*** EXTRACTED RECORDS ***

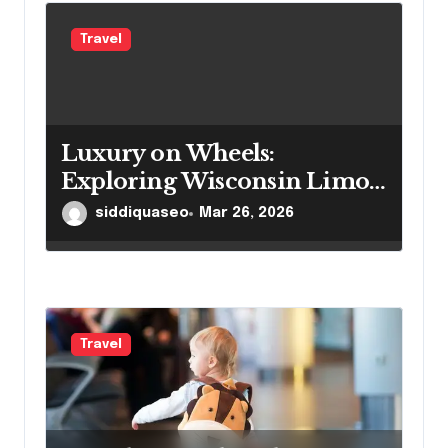
Travel
Luxury on Wheels:
Exploring Wisconsin Limo
Services
siddiquaseo
Mar 26, 2026
Travel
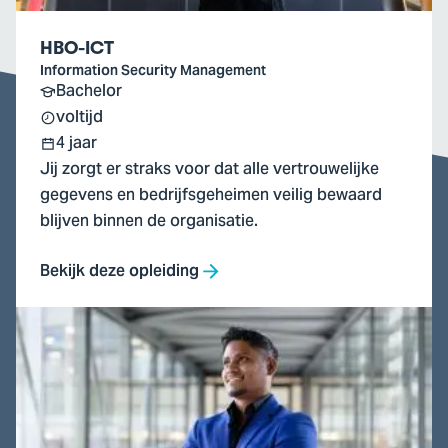
HBO-ICT
Information Security Management
Bachelor
voltijd
4 jaar
Jij zorgt er straks voor dat alle vertrouwelijke
gegevens en bedrijfsgeheimen veilig bewaard
blijven binnen de organisatie.
Bekijk deze opleiding
Ga
naar
HBO-
ICT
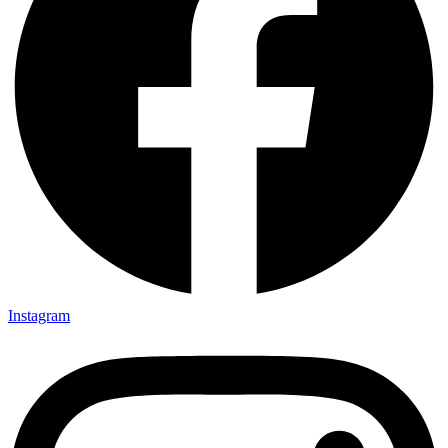
Instagram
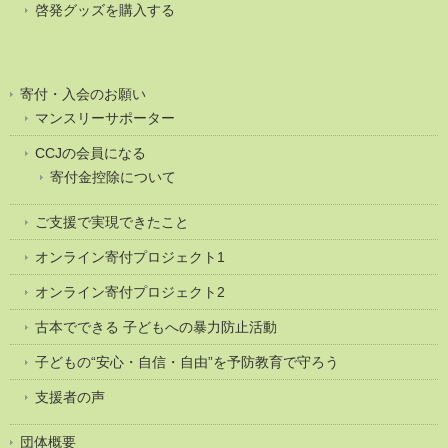
啓発グッズを購入する
寄付・入会のお願い
マンスリーサポーター
CCJの会員になる
寄付金控除について
ご支援で実現できたこと
オンライン寄付プロジェクト1
オンライン寄付プロジェクト2
古本でできる 子どもへの暴力防止活動
子どもの“安心・自信・自由”を予防教育で守ろう
支援者の声
団体概要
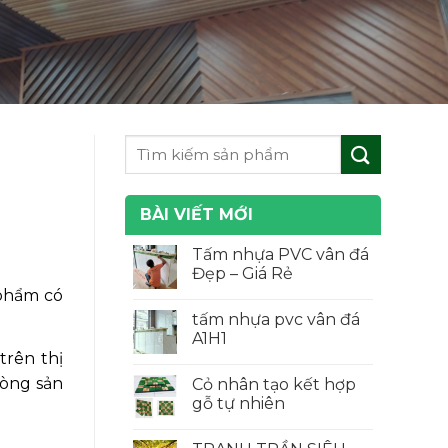
BÀI VIẾT MỚI
Tấm nhựa PVC vân đá
Đẹp – Giá Rẻ
 phẩm có
tấm nhựa pvc vân đá
A1H1
trên thị
dòng sản
Cỏ nhân tạo kết hợp
gỗ tự nhiên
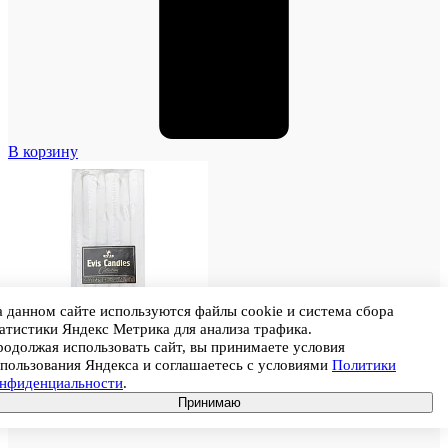
В корзину
 данном сайте используются файлы cookie и система сбора
атистики Яндекс Метрика для анализа трафика.
одолжая использовать сайт, вы принимаете условия
пользования Яндекса и соглашаетесь с условиями
Политики
онфиденциальности
.
Принимаю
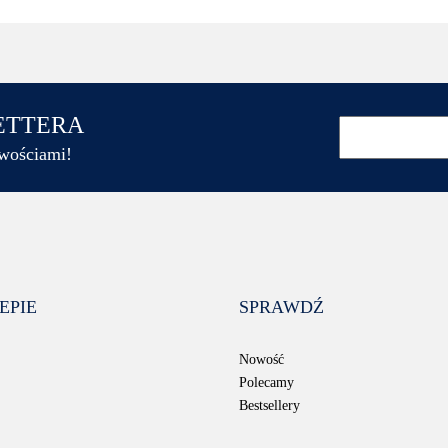
LETTERA
owościami!
EPIE
SPRAWDŹ
Nowość
Polecamy
Bestsellery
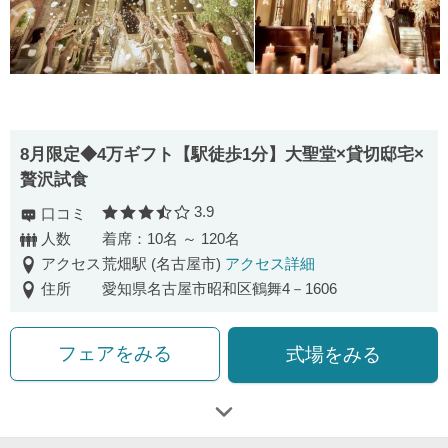
8月限定◆4万ギフト【駅徒歩1分】大聖堂×貸切邸宅×
贅沢試食
3.9
口コミ
口コミ評価
人数
着席：10名 ～ 120名
アクセス
荒畑駅 (名古屋市)
アクセス詳細
住所
愛知県名古屋市昭和区鶴舞4－1606
フェアをみる
式場をみる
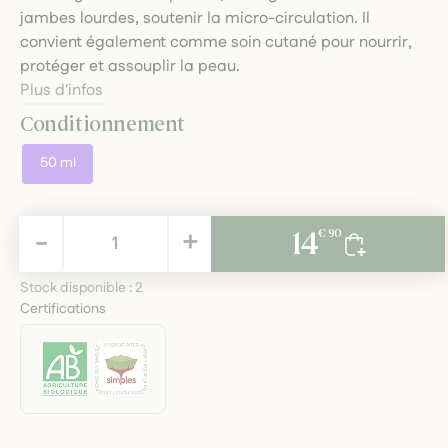
jambes lourdes, soutenir la micro-circulation. Il
convient également comme soin cutané pour nourrir,
protéger et assouplir la peau.
Plus d'infos
Conditionnement
50 ml
14,90 €
-
+
14
€ 90
TTC
Stock disponible :
2
Certifications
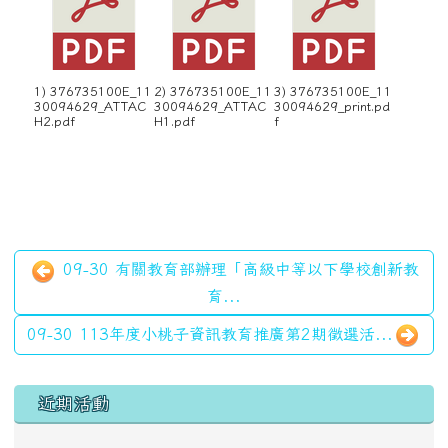
1) 376735100E_11
2) 376735100E_11
3) 376735100E_11
30094629_ATTAC
30094629_ATTAC
30094629_print.pd
H2.pdf
H1.pdf
f
09-30 有關教育部辦理「高級中等以下學校創新教
育...
09-30 113年度小桃子資訊教育推廣第2期徵選活...
左邊區域內容
近期活動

*** End of EXTRACTED RECORDS ***

* _WORK TO BE COMPLETED_:
Where the line containing "オンライン寄付プロジェクト2" appears, begin copying there and continue exactly through the final line of the records; both end lines belong in the copy, pictures do not.

* _TASK OUTPUT_:
オンライン寄付プロジェクト2
古本でできる 子どもへの暴力防止活動
子どもの“安心・自信・自由”を予防教育で守ろう
支援者の声
団体概要
BÀI VIẾT MỚI
Tấm nhựa PVC vân đá
Đẹp – Giá Rẻ
 phẩm có
tấm nhựa pvc vân đá
A1H1
trên thị
dòng sản
Cỏ nhân tạo kết hợp
gỗ tự nhiên
В корзину
 данном сайте используются файлы cookie и система сбора
атистики Яндекс Метрика для анализа трафика.
одолжая использовать сайт, вы принимаете условия
пользования Яндекса и соглашаетесь с условиями
Политики
онфиденциальности
.
Принимаю
LETTERA
owościami!
EPIE
SPRAWDŹ
Nowość
Polecamy
Bestsellery
8月限定◆4万ギフト【駅徒歩1分】大聖堂×貸切邸宅×
贅沢試食
3.9
口コミ
口コミ評価
人数
着席：10名 ～ 120名
アクセス
荒畑駅 (名古屋市)
アクセス詳細
住所
愛知県名古屋市昭和区鶴舞4－1606
フェアをみる
式場をみる
jambes lourdes, soutenir la micro-circulation. Il
convient également comme soin cutané pour nourrir,
protéger et assouplir la peau.
Plus d'infos
Conditionnement
50 ml
14,90 €
-
+
14
€ 90
TTC
Stock disponible :
2
Certifications
1) 376735100E_11
2) 376735100E_11
3) 376735100E_11
30094629_ATTAC
30094629_ATTAC
30094629_print.pd
H2.pdf
H1.pdf
f
09-30 有關教育部辦理「高級中等以下學校創新教
育...
09-30 113年度小桃子資訊教育推廣第2期徵選活...
左邊區域內容
近期活動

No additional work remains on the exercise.